He is 26 years old. Along with five of his peers, he is an activist trying to defend press freedom. They try to tell what is impossible to see in Libya; they try daily to walk, talk, take notes, write and send them overseas.
Salem tried to use a both a stills and video camera to document the daily abuses, but both were taken away by men from the al-Nawasi militia.
Today, power is with the militias |
Salem says an aversion to cameras is a legacy of Gaddafi's regime: "You can not see anything that is not pleasing to power," he says. "Today, power is with the militias."
When Salem and his friends tried to hire an office for their research, one of them was kidnapped for a week. It was a warning from one of the powerful militias in Tripoli.
They have since taken down the sign from their office door and they continue their research in secret.
A few weeks ago, Salem wanted to talk to the people queued at the banks, noting their reasons, recording their voices.

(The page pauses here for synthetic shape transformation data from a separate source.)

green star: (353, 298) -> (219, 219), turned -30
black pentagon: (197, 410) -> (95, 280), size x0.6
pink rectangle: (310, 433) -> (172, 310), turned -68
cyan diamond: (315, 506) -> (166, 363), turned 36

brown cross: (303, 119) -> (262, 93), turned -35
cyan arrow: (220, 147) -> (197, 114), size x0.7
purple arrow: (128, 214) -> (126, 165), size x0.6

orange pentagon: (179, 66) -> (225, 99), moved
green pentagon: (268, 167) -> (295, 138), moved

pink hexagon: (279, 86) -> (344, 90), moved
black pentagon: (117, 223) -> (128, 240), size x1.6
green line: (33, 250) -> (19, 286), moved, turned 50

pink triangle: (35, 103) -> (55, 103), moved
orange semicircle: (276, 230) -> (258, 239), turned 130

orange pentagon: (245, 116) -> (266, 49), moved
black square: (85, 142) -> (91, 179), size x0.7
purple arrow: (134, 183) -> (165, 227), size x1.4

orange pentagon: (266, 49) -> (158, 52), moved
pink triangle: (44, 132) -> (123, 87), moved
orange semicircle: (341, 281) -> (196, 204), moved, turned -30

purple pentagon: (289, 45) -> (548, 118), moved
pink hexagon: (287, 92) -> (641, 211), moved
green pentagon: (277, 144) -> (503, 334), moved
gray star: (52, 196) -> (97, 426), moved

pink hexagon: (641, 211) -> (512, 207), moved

But a soldier pulled the recorder out of his hands, threatening him.
"Not even under Gaddafi was there press freedom. There was no freedom at all, but I remember one thing. I remember that we all felt safe," Salem says, lowering his gaze, as if he was ashamed of his own words, as if he had pronounced a taboo, held inside for too long.

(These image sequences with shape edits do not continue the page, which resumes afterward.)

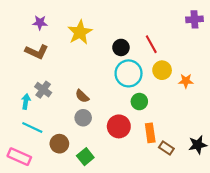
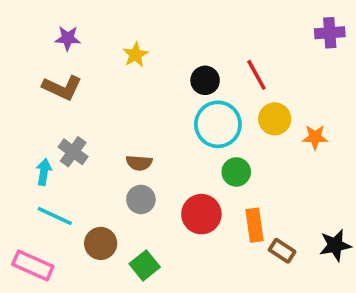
yellow star: (80, 32) -> (135, 55), size x0.6
brown semicircle: (82, 96) -> (139, 163), turned -40

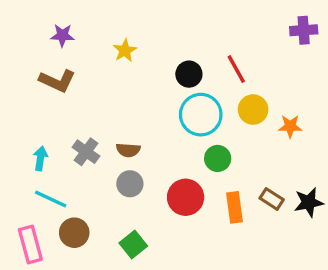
gray cross: (73, 152) -> (86, 152), moved
brown circle: (101, 243) -> (74, 233), moved
black star: (335, 245) -> (309, 202), moved
brown rectangle: (282, 251) -> (272, 199), moved
pink rectangle: (33, 265) -> (30, 244), turned 51

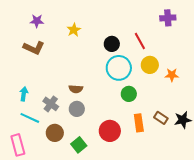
purple cross: (304, 30) -> (168, 18), moved
gray cross: (86, 152) -> (51, 104), moved
red circle: (186, 197) -> (110, 131), moved
brown circle: (74, 233) -> (55, 133), moved

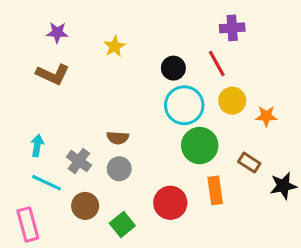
purple cross: (168, 18) -> (232, 28), moved
green circle: (129, 94) -> (200, 146), size x1.5
brown rectangle: (161, 118) -> (249, 163), moved

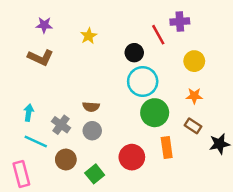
red line: (217, 63) -> (158, 35), moved
yellow circle: (232, 101) -> (194, 61), moved
orange star: (266, 116) -> (194, 96), moved

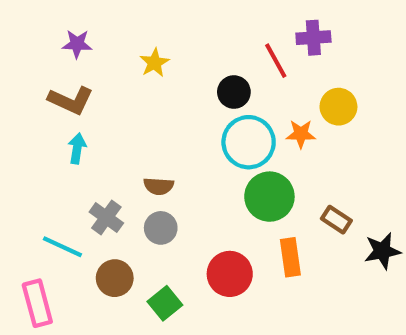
orange star: (194, 96) -> (301, 134), moved
cyan arrow: (29, 113) -> (77, 148), moved

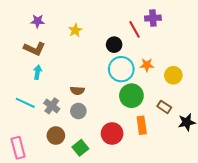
yellow circle: (338, 107) -> (173, 75), moved
cyan line: (62, 247) -> (25, 103), moved

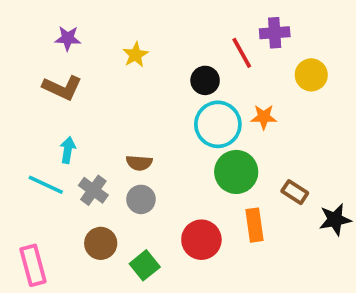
cyan arrow: (37, 72) -> (68, 150), moved
yellow circle: (173, 75) -> (311, 75), moved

"Under Gaddafi we always felt safe; I remember that when I was a child, my mother told me not to pronounce Gaddafi's name in public except to praise him. She always told me: 'If you meet anyone who criticises him, leave the conversation immediately, go away and never meet that person again.'
"I remember this fear always with me.
"At the same time, I remember living in a stable country. If I think about my twenties and the revolution I feel so confused."
Salem's confusion is shared by his friend and colleague, Mohammed.

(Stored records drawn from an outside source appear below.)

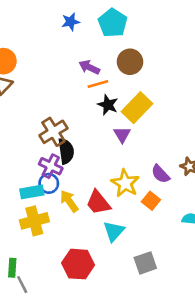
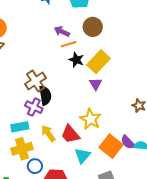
purple triangle: (122, 135) -> (96, 84), moved
purple semicircle: (160, 174) -> (128, 142), moved
blue circle: (49, 183) -> (35, 166), moved
orange square: (151, 201) -> (111, 146), moved, size x1.6

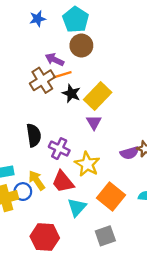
brown circle: (93, 27) -> (81, 46), moved
brown cross: (35, 81) -> (42, 80), moved
purple cross: (34, 107) -> (59, 149), moved
purple semicircle: (128, 142) -> (129, 153), moved, turned -63
blue circle: (35, 166) -> (23, 192), moved

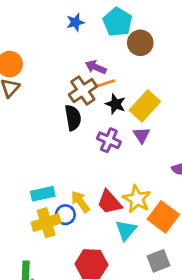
brown circle: (81, 46) -> (140, 43), moved
black semicircle: (34, 135) -> (73, 118), moved
purple cross: (59, 149) -> (109, 140), moved
yellow star: (87, 164) -> (137, 199), moved

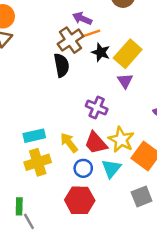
purple cross: (109, 140) -> (97, 107), moved
blue circle: (65, 215) -> (83, 168), moved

"If I think of my future, I see only fog, I see uncertainty, I see the terror of being kidnapped or beaten, suddenly. And without any reason. It could happen tomorrow, after tomorrow. Today.
"The militias could enter my house tonight, take me away, and I could disappear like the regime's opponents disappeared under Gaddafi. Or I could become a resigned adult like all Libyans are today. Libyans who have believed in change and who now lower their heads in the face of the threats of the militias, and who say they will never rebel again - because if the results are like this, why should we have to risk it all again?"